Depuis le lancement de la guerre génocidaire d’Israël contre la bande de Gaza, Israël a tué 152 membres du personnel de l’UNRWA, endommagé 141 installations et n’a rendu opérationnels que 4 des 22 établissements de santé. Israël continue de prendre pour cible les installations de l’ONU, en particulier les structures de l’UNRWA qui servent d’abris extrêmement inadéquats à 1,7 million de Palestiniens déplacés à l’intérieur de leur pays. Depuis le 15 janvier, en raison des bombardements israéliens répétés sur la bande de Gaza, qui ont provoqué de multiples déplacements, l’UNRWA n’est plus en mesure de comptabiliser la population palestinienne déplacée à l’intérieur du pays, qui s’élevait auparavant à 1,9 million de personnes.

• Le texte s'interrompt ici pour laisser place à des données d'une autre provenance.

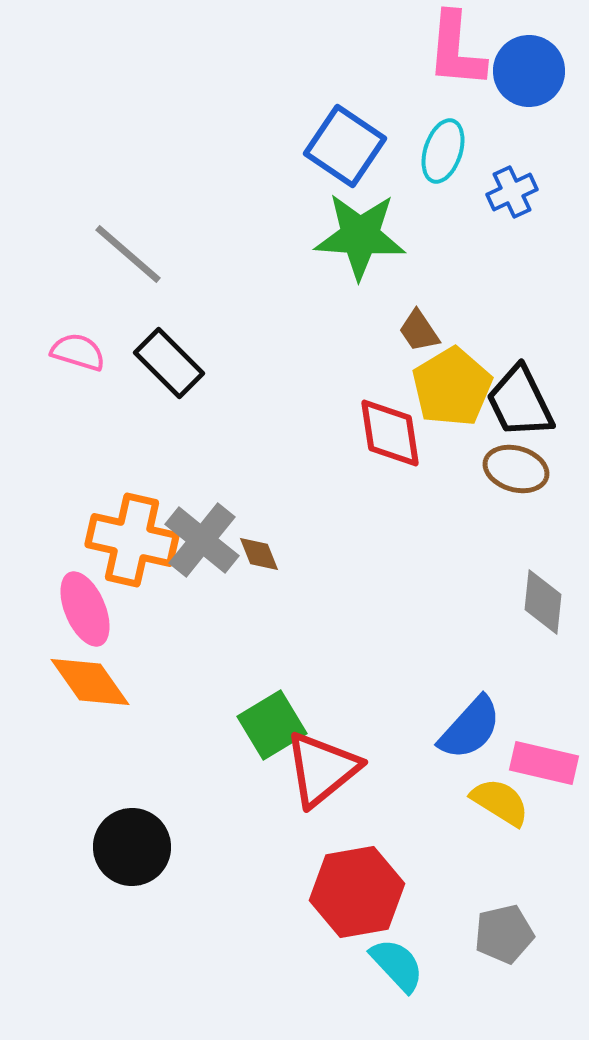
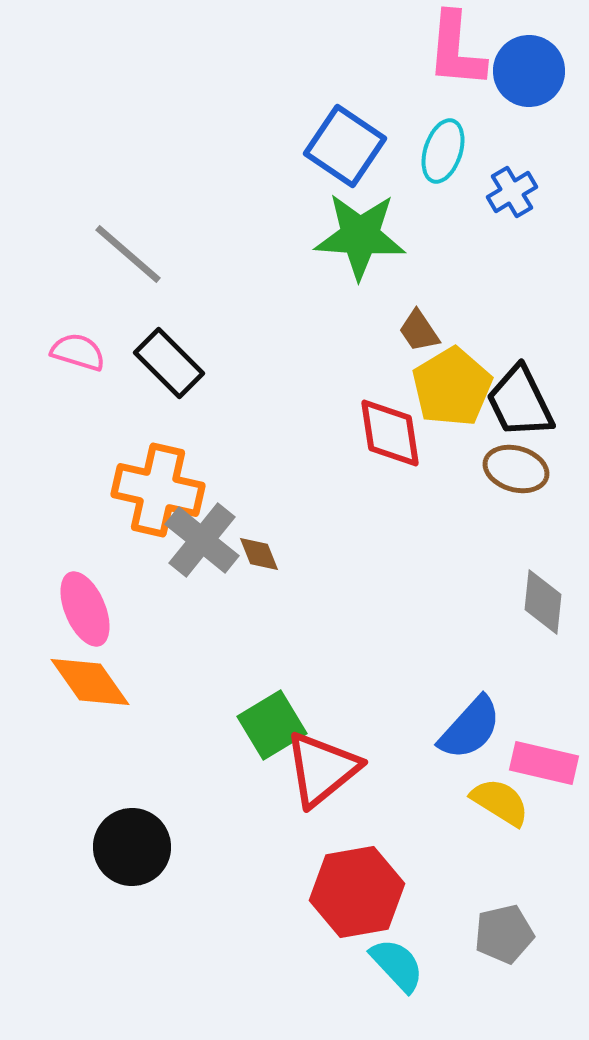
blue cross: rotated 6 degrees counterclockwise
orange cross: moved 26 px right, 50 px up
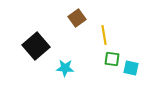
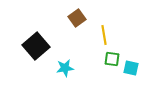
cyan star: rotated 12 degrees counterclockwise
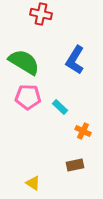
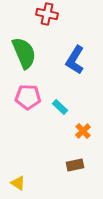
red cross: moved 6 px right
green semicircle: moved 9 px up; rotated 36 degrees clockwise
orange cross: rotated 21 degrees clockwise
yellow triangle: moved 15 px left
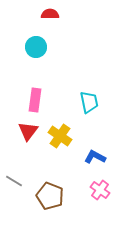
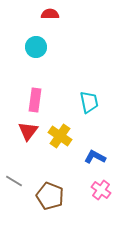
pink cross: moved 1 px right
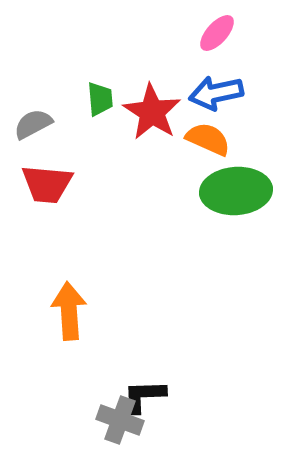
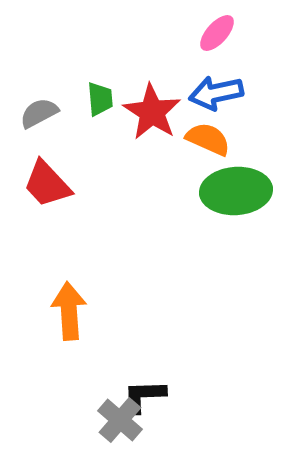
gray semicircle: moved 6 px right, 11 px up
red trapezoid: rotated 42 degrees clockwise
gray cross: rotated 21 degrees clockwise
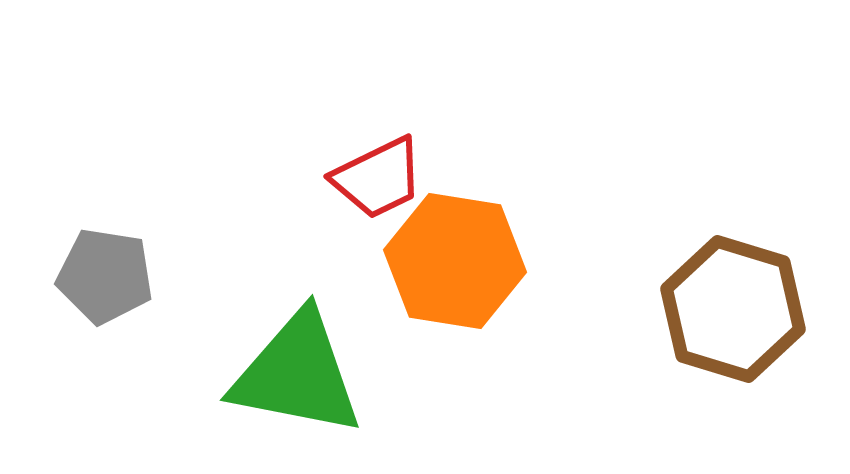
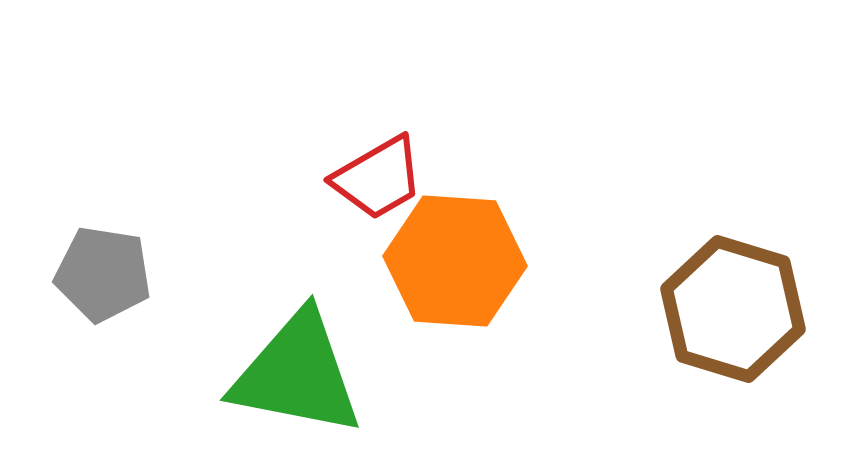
red trapezoid: rotated 4 degrees counterclockwise
orange hexagon: rotated 5 degrees counterclockwise
gray pentagon: moved 2 px left, 2 px up
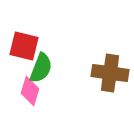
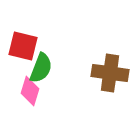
red square: moved 1 px left
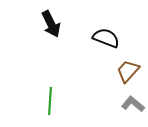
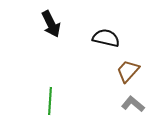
black semicircle: rotated 8 degrees counterclockwise
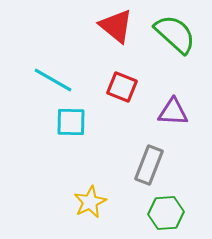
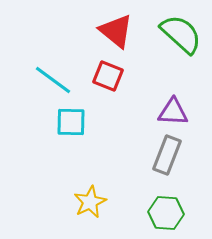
red triangle: moved 5 px down
green semicircle: moved 6 px right
cyan line: rotated 6 degrees clockwise
red square: moved 14 px left, 11 px up
gray rectangle: moved 18 px right, 10 px up
green hexagon: rotated 8 degrees clockwise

Plutôt que de demander une enquête et des poursuites pour les meurtres de ces employés de l’ONU, ainsi que des compensations pour les installations de l’ONU détruites, les États coloniaux ont décidé, sur la base des allégations d’Israël, de suspendre temporairement le financement de l’agence de l’ONU la plus présente et la plus légitime pour fournir de l’aide et des services humanitaires dans la bande de Gaza. Selon Philippe Lazzarini, commissaire général de l’Agence, "l’UNRWA est la principale agence humanitaire à Gaza, avec plus de 2 millions de personnes qui dépendent d’elle pour leur simple survie".
La suspension des fonds de l’UNRWA sert l’objectif d’Israël d’éliminer l’agence, sa stratégie plus large de militarisation de l’aide humanitaire et contribue également au génocide dans la bande de Gaza. Ainsi, les États qui ont pris ces décisions s’impliquent davantage dans le génocide israélien des Palestiniens.
Afin de s’assurer que les plus de 2 millions de Palestiniens de la bande de Gaza reçoivent l’aide et l’assistance vitales auxquelles ils ont droit, Badil demande :
– Aux États et à l’ONU d’augmenter immédiatement leurs contributions à l’UNRWA pendant cette période où la vie est menacée, afin de remplir leur obligation de prévenir le génocide ;
– Aux entreprises privées et aux particuliers de verser et/ou d’augmenter leurs contributions à l’UNRWA afin de combler le déficit financier actuel résultant des décisions des États de suspendre leur financement ;
– Au Secrétaire général des Nations unies de demander urgemment à l’Assemblée générale des Nations unies d’adopter une résolution relative à un fonds d’urgence pour l’UNRWA ;
– A l’ONU de prendre des mesures stratégiques et à long terme pour modifier le mécanisme de financement de l’UNRWA, de volontaire à obligatoire pour les États membres, afin de libérer l’UNRWA du chantage politique des États coloniaux.